**RECORDED INFORMATION:**
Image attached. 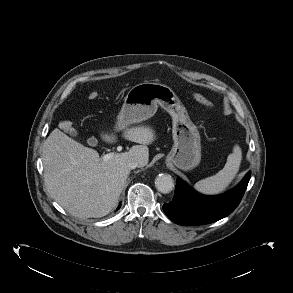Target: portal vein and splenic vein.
Wrapping results in <instances>:
<instances>
[{"mask_svg":"<svg viewBox=\"0 0 293 293\" xmlns=\"http://www.w3.org/2000/svg\"><path fill=\"white\" fill-rule=\"evenodd\" d=\"M121 150H122V146H118V147H117V151L120 152ZM114 155H115V153H114V152H111V153H108V154L104 155V156L102 157V159H103L104 161H107V160L113 158Z\"/></svg>","mask_w":293,"mask_h":293,"instance_id":"portal-vein-and-splenic-vein-1","label":"portal vein and splenic vein"}]
</instances>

**TASK TO COMPLETE:** Lines with the string "instances": pick each one out of the material and return it.

**TASK OUTPUT:**
Wrapping results in <instances>:
<instances>
</instances>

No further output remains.